(Saved entries)
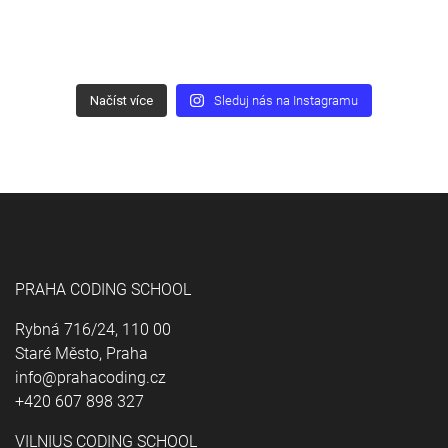
Načíst více
Sleduj nás na Instagramu
PRAHA CODING SCHOOL
Rybná 716/24, 110 00
Staré Město, Praha
info@prahacoding.cz
+420 607 898 327
VILNIUS CODING SCHOOL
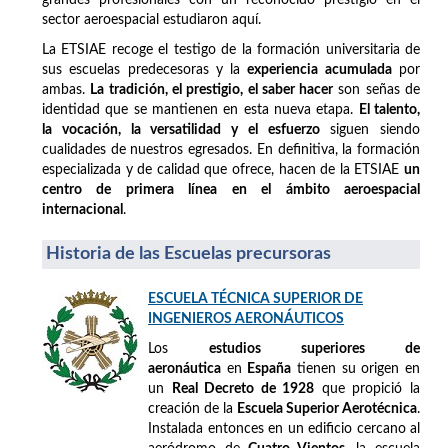
sector aeroespacial estudiaron aquí.
La ETSIAE recoge el testigo de la formación universitaria de
sus escuelas predecesoras y la
experiencia acumulada
por
ambas.
La tradición, el prestigio, el saber hacer
son señas de
identidad que se mantienen en esta nueva etapa.
El talento,
la vocación, la versatilidad y el esfuerzo
siguen siendo
cualidades de nuestros egresados. En definitiva, la formación
especializada y de calidad que ofrece, hacen de la ETSIAE
un
centro de primera línea en el ámbito aeroespacial
internacional
.
Historia de las Escuelas precursoras
ESCUELA TÉCNICA SUPERIOR DE
INGENIEROS AERONÁUTICOS
Los
estudios superiores de
aeronáutica
en
España
tienen su origen en
un
Real Decreto de 1928
que propició la
creación de la
Escuela Superior Aerotécnica
.
Instalada entonces en un edificio cercano al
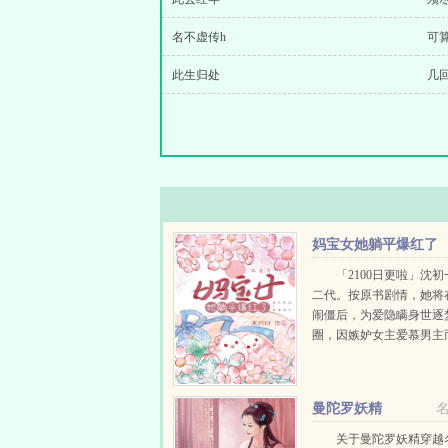
名不虚传h
可
此生归处
几
妈宝女她躺平爆红了
「2100日更啦」沈
二代。按原书剧情，她将
闹僵后，为爱隐瞒身世逐
圈，因嫉妒女主爱慕男主
男女主搞事，最终变成背
累妈妈一起被全网黑。沈
了。恋爱脑是不可能的！要做
曼陀罗妖精
关于曼陀罗妖精穿越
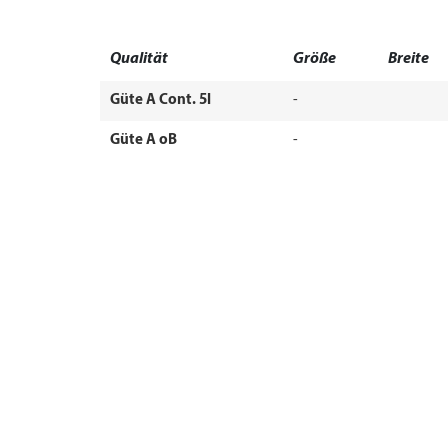
Qualität
Größe
Breite
Güte A Cont. 5l
-
Güte A oB
-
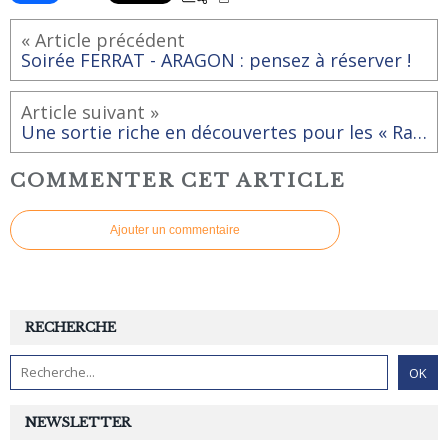
« Article précédent
Soirée FERRAT - ARAGON : pensez à réserver !
Article suivant »
Une sortie riche en découvertes pour les « Rai-baladeurs »
COMMENTER CET ARTICLE
Ajouter un commentaire
RECHERCHE
NEWSLETTER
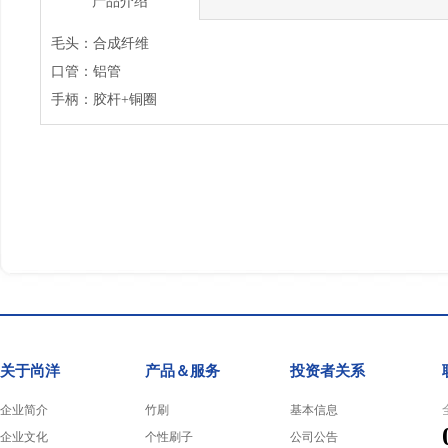
产品介绍
毛头：合成纤维
口管：铝管
手柄：胶杆+铜圈
关于尚洋
产品＆服务
投资者关系
企业简介
竹刷
基本信息
企业文化
个性刷子
公司公告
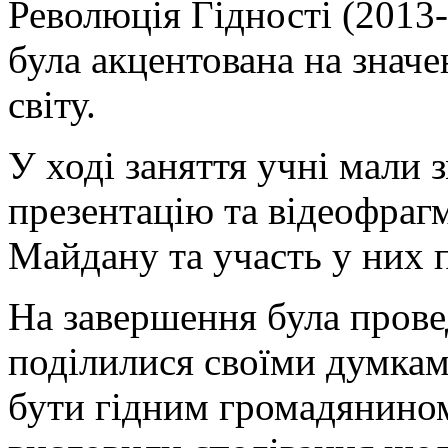
Революція Гідності (2013-
була акцентована на значе
світу.
У ході заняття учні мали
презентацію та відеофрагм
Майдану та участь у них 
На завершення була провед
поділилися своїми думкам
бути гідним громадянином 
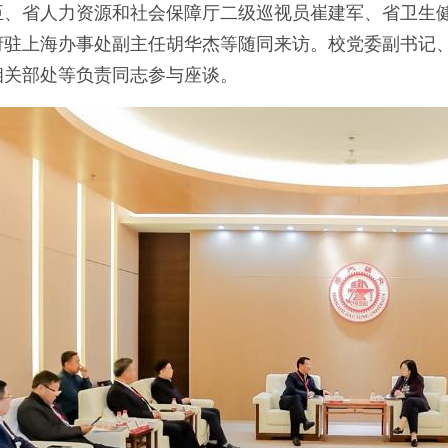
臣、省人力资源和社会保障厅二级巡视员崔建军、省卫生
府驻上海办事处副主任胡华杰等随同来访。校党委副书记
相关部处等负责同志参与座谈。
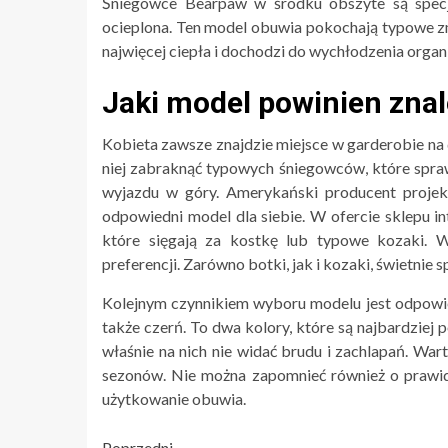
Śniegowce Bearpaw w środku obszyte są specja
ocieplona. Ten model obuwia pokochają typowe zm
najwięcej ciepła i dochodzi do wychłodzenia organ
Jaki model powinien znal
Kobieta zawsze znajdzie miejsce w garderobie na
niej zabraknąć typowych śniegowców, które spra
wyjazdu w góry. Amerykański producent projekt
odpowiedni model dla siebie. W ofercie sklepu 
które sięgają za kostkę lub typowe kozaki. 
preferencji. Zarówno botki, jak i kozaki, świetnie s
Kolejnym czynnikiem wyboru modelu jest odpowied
także czerń. To dwa kolory, które są najbardziej p
właśnie na nich nie widać brudu i zachlapań. Wart
sezonów. Nie można zapomnieć również o prawidł
użytkowanie obuwia.
Poprzedni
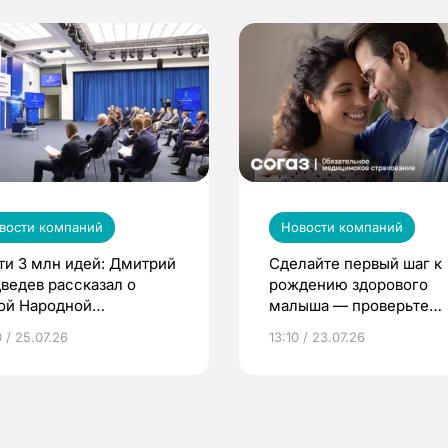
вости компаний
Новости компаний
ти 3 млн идей: Дмитрий
Сделайте первый шаг к
ведев рассказал о
рождению здорового
ой Народной
малыша — проверьте
грамме ЕР
репродуктивное здоров
 / 25.07.26
13:10 / 23.07.26
по ОМС!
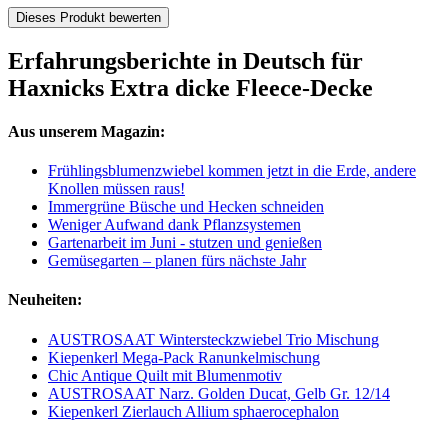
Dieses Produkt bewerten
Erfahrungsberichte in Deutsch für
Haxnicks Extra dicke Fleece-Decke
Aus unserem Magazin:
Frühlingsblumenzwiebel kommen jetzt in die Erde, andere
Knollen müssen raus!
Immergrüne Büsche und Hecken schneiden
Weniger Aufwand dank Pflanzsystemen
Gartenarbeit im Juni - stutzen und genießen
Gemüsegarten – planen fürs nächste Jahr
Neuheiten:
AUSTROSAAT Wintersteckzwiebel Trio Mischung
Kiepenkerl Mega-Pack Ranunkelmischung
Chic Antique Quilt mit Blumenmotiv
AUSTROSAAT Narz. Golden Ducat, Gelb Gr. 12/14
Kiepenkerl Zierlauch Allium sphaerocephalon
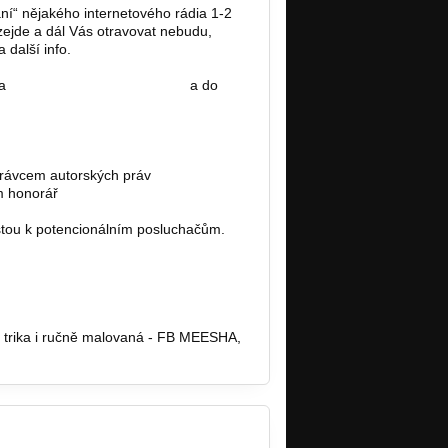
lání“ nějakého internetového rádia 1-2
vzejde a dál Vás otravovat nebudu,
 další info.
na
rockmetalradio@seznam.cz
a do
právcem autorských práv
m honorář
stou k potencionálním posluchačům.
ebo trika i ručně malovaná - FB MEESHA,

* **Instructions to follow**
A faithful copy of each entry is required, and no picture may be carried into it.

* **Reply to the task**
Načíst více
Sleduj nás na Instagramu
PRAHA CODING SCHOOL
Rybná 716/24, 110 00
Staré Město, Praha
info@prahacoding.cz
+420 607 898 327
VILNIUS CODING SCHOOL
sector aeroespacial estudiaron aquí.
La ETSIAE recoge el testigo de la formación universitaria de
sus escuelas predecesoras y la
experiencia acumulada
por
ambas.
La tradición, el prestigio, el saber hacer
son señas de
identidad que se mantienen en esta nueva etapa.
El talento,
la vocación, la versatilidad y el esfuerzo
siguen siendo
cualidades de nuestros egresados. En definitiva, la formación
especializada y de calidad que ofrece, hacen de la ETSIAE
un
centro de primera línea en el ámbito aeroespacial
internacional
.
Historia de las Escuelas precursoras
ESCUELA TÉCNICA SUPERIOR DE
INGENIEROS AERONÁUTICOS
Los
estudios superiores de
aeronáutica
en
España
tienen su origen en
un
Real Decreto de 1928
que propició la
creación de la
Escuela Superior Aerotécnica
.
Instalada entonces en un edificio cercano al
名不虚传h
可
此生归处
几
妈宝女她躺平爆红了
「2100日更啦」沈
二代。按原书剧情，她将
闹僵后，为爱隐瞒身世逐
圈，因嫉妒女主爱慕男主
男女主搞事，最终变成背
累妈妈一起被全网黑。沈
了。恋爱脑是不可能的！要做
曼陀罗妖精
关于曼陀罗妖精穿越
Qualität
Größe
Breite
Güte A Cont. 5l
-
Güte A oB
-
« Article précédent
Soirée FERRAT - ARAGON : pensez à réserver !
Article suivant »
Une sortie riche en découvertes pour les « Rai-baladeurs »
COMMENTER CET ARTICLE
Ajouter un commentaire
RECHERCHE
NEWSLETTER
产品介绍
毛头：合成纤维
口管：铝管
手柄：胶杆+铜圈
关于尚洋
产品＆服务
投资者关系
企业简介
竹刷
基本信息
企业文化
个性刷子
公司公告
Революція Гідності (2013-
була акцентована на значе
світу.
У ході заняття учні мали
презентацію та відеофрагм
Майдану та участь у них 
На завершення була провед
поділилися своїми думкам
бути гідним громадянином 
臣、省人力资源和社会保障厅二级巡视员崔建军、省卫生
府驻上海办事处副主任胡华杰等随同来访。校党委副书记
相关部处等负责同志参与座谈。
Śniegowce Bearpaw w środku obszyte są specja
ocieplona. Ten model obuwia pokochają typowe zm
najwięcej ciepła i dochodzi do wychłodzenia organ
Jaki model powinien znal
Kobieta zawsze znajdzie miejsce w garderobie na
niej zabraknąć typowych śniegowców, które spra
wyjazdu w góry. Amerykański producent projekt
odpowiedni model dla siebie. W ofercie sklepu 
które sięgają za kostkę lub typowe kozaki. 
preferencji. Zarówno botki, jak i kozaki, świetnie s
Kolejnym czynnikiem wyboru modelu jest odpowied
także czerń. To dwa kolory, które są najbardziej p
właśnie na nich nie widać brudu i zachlapań. Wart
sezonów. Nie można zapomnieć również o prawidł
użytkowanie obuwia.
Poprzedni
вости компаний
Новости компаний
ти 3 млн идей: Дмитрий
Сделайте первый шаг к
ведев рассказал о
рождению здорового
ой Народной
малыша — проверьте
грамме ЕР
репродуктивное здоров
 / 25.07.26
13:10 / 23.07.26
по ОМС!
Dieses Produkt bewerten
Erfahrungsberichte in Deutsch für
Haxnicks Extra dicke Fleece-Decke
Aus unserem Magazin:
Frühlingsblumenzwiebel kommen jetzt in die Erde, andere
Knollen müssen raus!
Immergrüne Büsche und Hecken schneiden
Weniger Aufwand dank Pflanzsystemen
Gartenarbeit im Juni - stutzen und genießen
Gemüsegarten – planen fürs nächste Jahr
Neuheiten:
AUSTROSAAT Wintersteckzwiebel Trio Mischung
Kiepenkerl Mega-Pack Ranunkelmischung
Chic Antique Quilt mit Blumenmotiv
AUSTROSAAT Narz. Golden Ducat, Gelb Gr. 12/14
Kiepenkerl Zierlauch Allium sphaerocephalon
lání“ nějakého internetového rádia 1-2
vzejde a dál Vás otravovat nebudu,
 další info.
na
rockmetalradio@seznam.cz
a do
právcem autorských práv
m honorář
stou k potencionálním posluchačům.
ebo trika i ručně malovaná - FB MEESHA,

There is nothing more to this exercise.